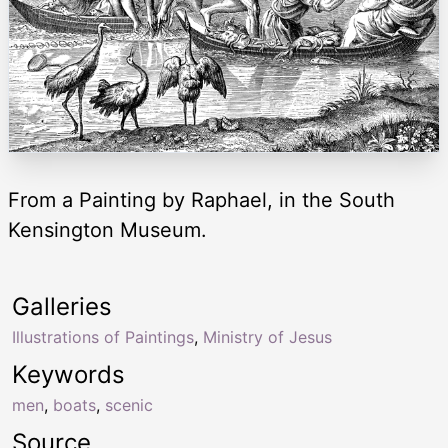
From a Painting by Raphael, in the South
Kensington Museum.
Galleries
Illustrations of Paintings
,
Ministry of Jesus
Keywords
men
,
boats
,
scenic
Source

****************************************

▶ DIRECTIONS FOR THIS TASK
When a line carries an image, skip the image and repeat everything else above exactly as written.

▶ OUTPUT
From a Painting by Raphael, in the South
Kensington Museum.
Galleries
Illustrations of Paintings
,
Ministry of Jesus
Keywords
men
,
boats
,
scenic
Source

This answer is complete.